Altering the instrument or the procedure can increase sensitivity and specificity. Considering the instrument, you should only employ testing monofilaments that are factory calibrated for applied force. Connecticut Bioinstruments calibrates each monofilament by controlling the force that it applies. Additionally the use of a patented Softip™ monofilament reduces the variability of the perceived intensity, an important aspect of reliability. Considering the procedure, nonmedical research has uncovered a superior testing paradigm.(4) I call this procedure the two-out-of-three rule. The resulting testing paradigm both increases detection and specificity. Specificity increases because of the decrease in the false-positive rate. Define ten-gram sensation employing the criterion of at least two detections out of three monofilament applications. LOPS, then, is defined as not ten-gram sensation. Alternatively said, when testing one specific site, two or three failures to detect from three monofilament applications indicates LOPS. If the detection rate were to be 75%, you can achieve 84%. If the false-positive rate were to be 10%, you can achieve 3%. Other procedural changes can also improve reliability, e.g., by indicating the interval of potential stimulation.

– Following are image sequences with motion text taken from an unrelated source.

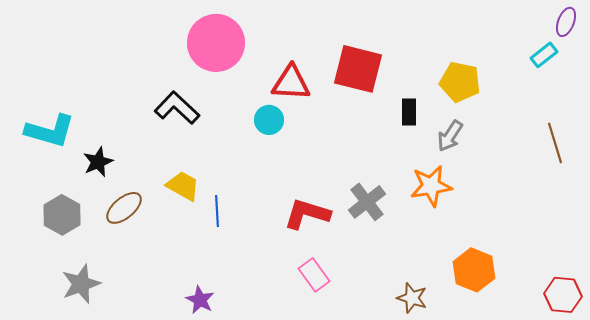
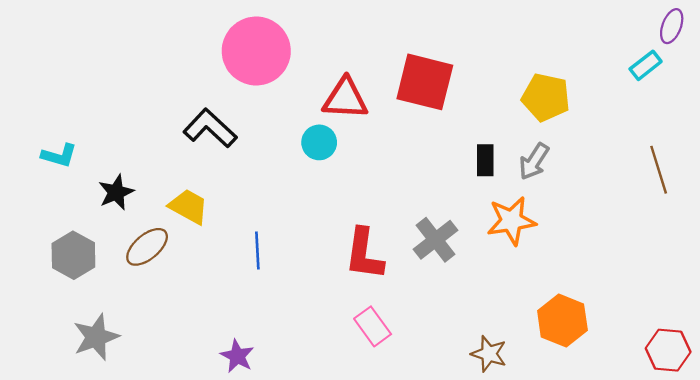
black rectangle: (409, 112) -> (485, 160), moved
cyan L-shape: (50, 131) -> (59, 155), size x0.6
yellow trapezoid: (183, 186) -> (189, 207), moved
red L-shape: (307, 214) -> (364, 254), turned -99

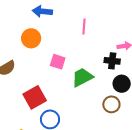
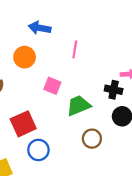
pink line: (84, 27) -> (75, 49), moved
brown circle: (111, 104) -> (92, 139), moved

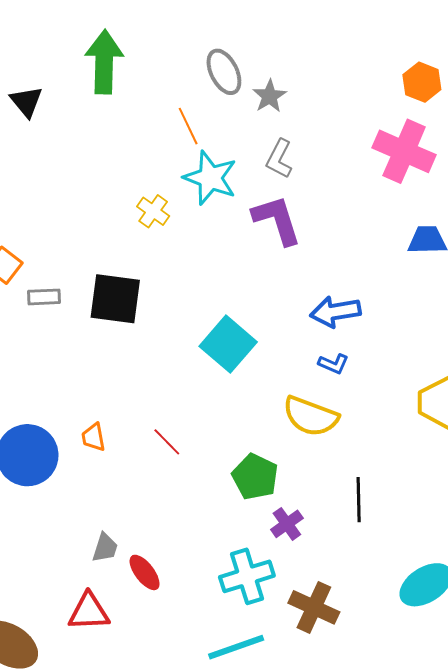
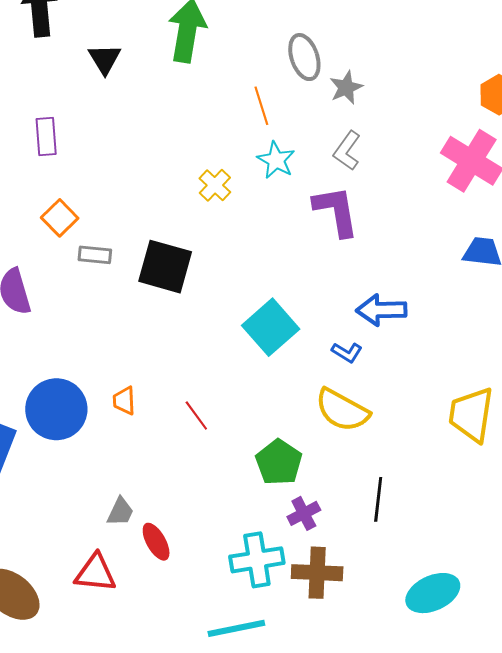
cyan star: (210, 178) -> (276, 160), size x0.7
blue L-shape: (334, 364) -> (347, 352), moved
brown cross: (314, 607) -> (317, 573), moved, turned -30

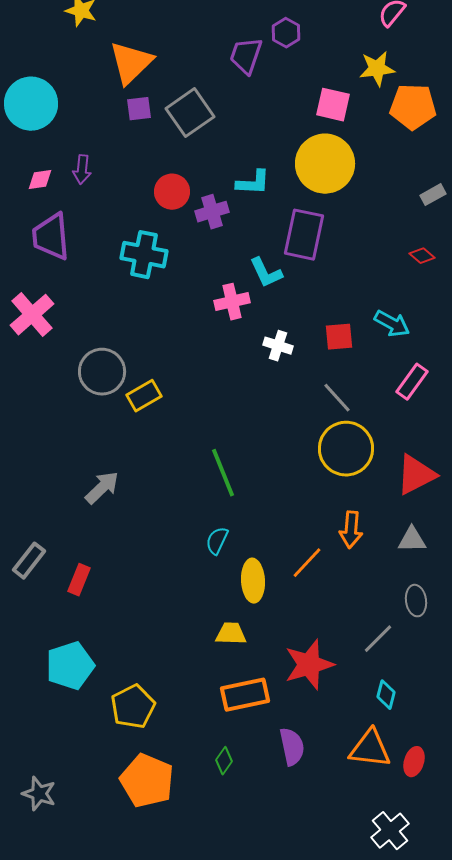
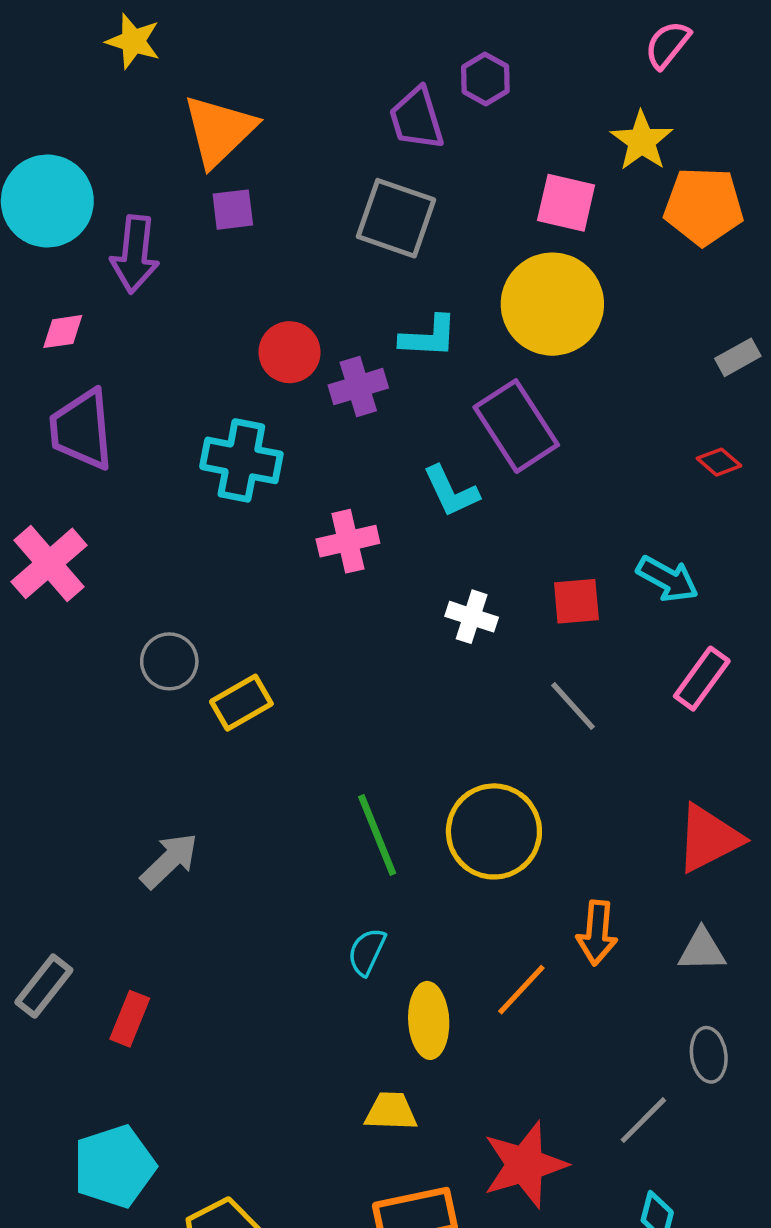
purple trapezoid: (246, 56) -> (417, 119), turned -36
yellow star: (377, 69) -> (642, 141), turned -30
gray square: (190, 113) -> (396, 218), moved, turned -36
purple arrow: (82, 170) -> (135, 254), moved, size x1.5
purple rectangle: (304, 235) -> (516, 426), turned -45
pink cross: (232, 302) -> (348, 541), moved
gray circle: (102, 372) -> (169, 661), size x0.7
yellow circle: (346, 449) -> (494, 831), moved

Post script. The reported values are mathematically derived. As prerequisite for the testing paradigm, the patient must evaluate each application of the monofilament independently. Further, the criteria are consistent with each other, and each criterion weights the detection of LOPS to the same degree as the false-positive indication of LOPS. By consistent, I mean whatever result you would get on the average for a population of same patients using one stimulation of the monofilament, you will get the same result (i.e., detect or not) on the average (but with less variability on a patient by patient basis) using the rule two out of three.
1. McNeely, M.J., Boyko, E.J., Ahroni, J.H., Stensel, V.L., Reiber, G.E., Smith, D.G., & Pecoraro, R.F. (1995) The independent contributions of diabetic neuropathy and vasculopathy in foot ulceration. How great are the risks. Diabetes Care, (Feb.) 18(2), 216-219
1. Lord SR; Lloyd DG; Li SK Sensori-motor function, gait patterns and falls in community-dwelling women. Age Ageing 1996 Jul;25(4):292-9
2. Plummer ES; Albert SG, Focused assessment of foot care in older adults. J Am Geriatr Soc 1996 Mar;44(3):310-3
4. Weinstein, C., Drozdenko, R., and Weinstein, S. (November 13-15, 1991) The challenge of biodetection for screening persons carrying explosives. Presented at the First International Symposium on Explosive Detection Technology. FAA, New Jersey.